I did not want to dwell on this issue all day, but I saw something on TV that made my blood boil. It was a skit done in blackface.
I consider myself to be sufficienty enlightened enough not to give in to knee-jerk reactions to racial ignorance. After all, I am educated, and I tell myself that educated people can look upon these incidences and deconstruct them without allowing any emotions to take over.
Well, I've been lying to myself for far too long. I saw that skit, and it launched me on a two and a half hour crusade that has left me mentally drained and emotionally conflicted about my so-called rational approach to racism.
It was an episode of "Are You Being Served?", one of the Brit-coms that airs in the afternoon on the local public TV station. I was not actually watching the episode because I was on the computer, and it was on because I had been watching the previous program. Anyway, I overheard some foolishness (which is typical for this particular show) so I went into my bedroom, watched for about 2 minutes, and then returned to my work at the computer. A few minutes later, something else compelled me to go back into my bedroom to watch the end of the show. The ending was a musical number that was set up as a performance representing the ethnic heritage of one of the characters.
And then out came the smiling, dancing blackfaces. My jaw dropped in horror.
All of the main characters were made up in grease paint and wore black wigs except for one, a younger female cast member. I can only assume that for whatever reason, she chose not to go along with the make-up, but she still shuffled along with the rest of them. I could not believe it.
I immediately returned to the computer to gather research on the show and the episode so that I could send a strongly worded rebuke to the station. My angle was that I was offended not only by the content of the episode, but also because it aired without any warning. I suggested that in the future, the station should insert a commentary or disclaimer to explain the context.
I have gone through a kaleidescope of emotions since I sent that email this afternoon. This whole incident has me reeling, but I also have had to confront my beliefs about responding to racial insensitivity and ignorance. It has caused me to question my reactions when blacks also use racist imagery as an entertainment tool. What right do I have to get offended enough to fire off an email to PBS when I simply change the channel when I see something just as bad on BET, MTV or Vh1? Am I a hypocrite?
Do I feel more within my rights to hold PBS accountable because it is a public television station, and as such is owned by the viewers? Am I invoking white guilt because I know they will respond to an allegation of racial insensitivity raised by an African American viewer? Am I making a mountain out of a mole hill...after all, the program at issue is a 25 year old British import?
The thing is, I should be just as indignant with my own people for similar offenses. After all, if I can't expose the shortcomings of artistic expression within my own community, then what right do I have indicting the shortcomings of others?
I have waged my own internal war against so-called negative images in the popular culture since college when I made the choice not to purchase or participate in any art form that denigrated black women. I have struggled to remain consistent all these years, and when I have tried to recruit others to my way of thinking, I have been accused of being self-righteous. Few of my peers agree that this stuff is garbage and that it caters to the lowest common denominator of commercialism.
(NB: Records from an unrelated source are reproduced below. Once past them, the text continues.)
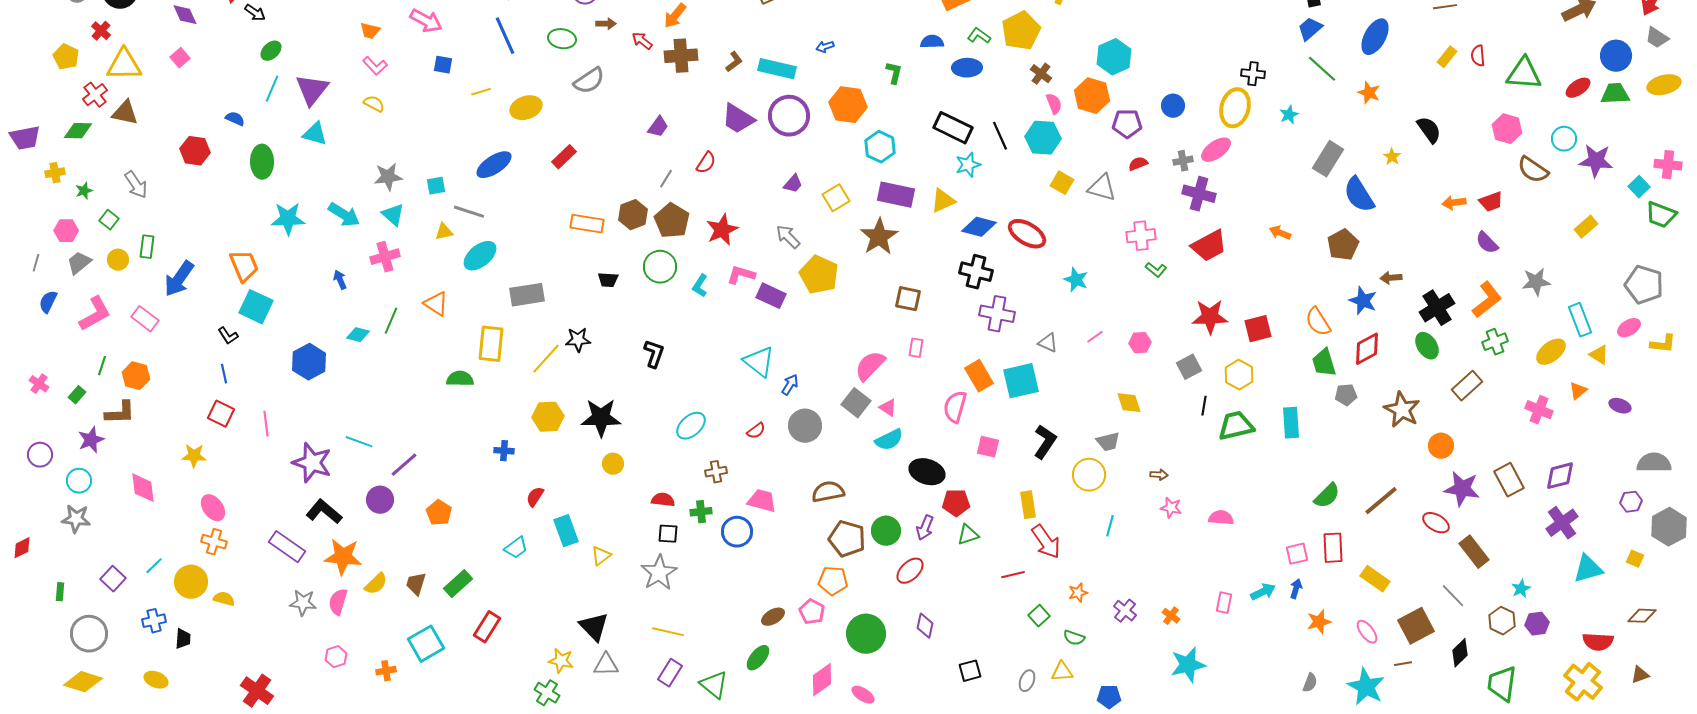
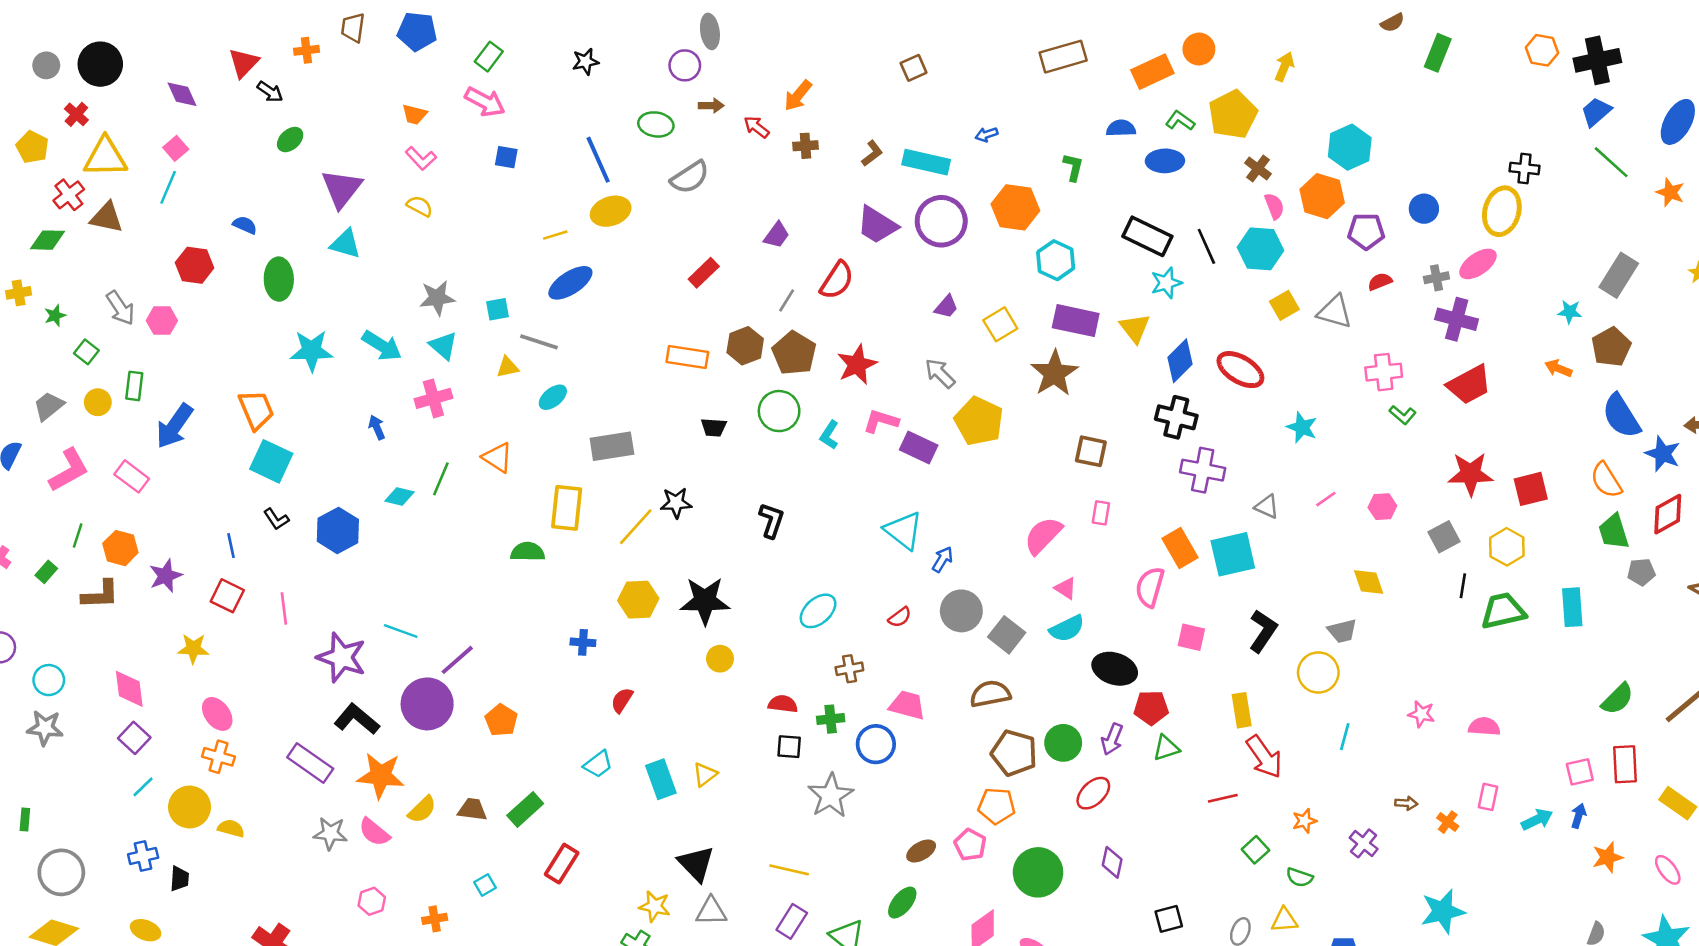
blue line: (505, 36) -> (598, 160), moved
brown cross: (681, 56) -> (805, 146), size x0.6
cyan line: (272, 89) -> (168, 187), moved
yellow line: (481, 92) -> (555, 235), moved
cyan star: (1289, 115) -> (1570, 312), moved, turned 30
red rectangle: (564, 157) -> (704, 273), moved
red semicircle: (706, 163) -> (837, 280), size x1.4
yellow square: (1062, 183) -> (1284, 305), turned 30
blue semicircle: (1359, 195) -> (1621, 416), moved
yellow triangle: (943, 201) -> (1135, 328), turned -44
blue diamond: (979, 227) -> (1180, 361), turned -60
pink hexagon: (66, 231) -> (162, 321), moved
brown pentagon: (1343, 245) -> (1611, 347), moved
cyan ellipse: (480, 256) -> (553, 397), size x0.7
black L-shape: (228, 336) -> (276, 519), moved
gray square: (856, 403) -> (1007, 635), moved
purple star: (91, 440) -> (166, 576), moved
brown arrow: (1159, 475) -> (1406, 803), moved
purple circle: (380, 500) -> (427, 704), size x1.5
cyan rectangle: (566, 531) -> (661, 779), moved
gray star: (659, 573) -> (831, 796), moved
purple square: (113, 579) -> (134, 738), moved
brown trapezoid: (416, 584) -> (472, 810), turned 80
pink semicircle: (338, 602) -> (374, 832), turned -68
pink rectangle: (1224, 603) -> (1488, 797), moved
orange cross: (1171, 616) -> (1448, 822), moved
cyan square: (426, 644) -> (485, 885), size x0.5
I am going on and on, and realizing that this struggle for responsible images will persist for as long as I live, I just wish that I could convince more people that this is not so much about negative images as it is about negative intentions. The real distinction between art that uplifts and art that denigrates is the intention of the artist. I am not convinced that those old racist cartoons and blackface movies were attempts by whites to pay homage to black culture. If they were, then why was it necessary to include certain overt racial cues such as watermelons and fried chicken? And those who suggest that the modern imagery is merely sophisticated satire obviously ignore the fact that many of these actors are paid good money to make fools of themselves. Again, the real proof lies in the intention. Just ask Dave Chappelle about that thin line between a biting satire and a mocking insult, and he'll explain why he walked away from $50 million.
I don't know what to expect from PBS in response to my email. I probably will not be able to enjoy another episode of "Are You Being Served" without a knot in my throat, because I cannot believe that blackface was an acceptable joke in 1981 Great Britian. That was barely twenty years after black folks on this side of the pond supposedly overcame, and less than three years after the ground-breaking mini-series "Roots" aired (which was the name of the offending episode). Clearly, the intention was ridicule, and I'm sorry but racism isn't funny when expressed in southern twang, in inner-city Ebonics or Spanglish, nor when it is dressed up in an English accent.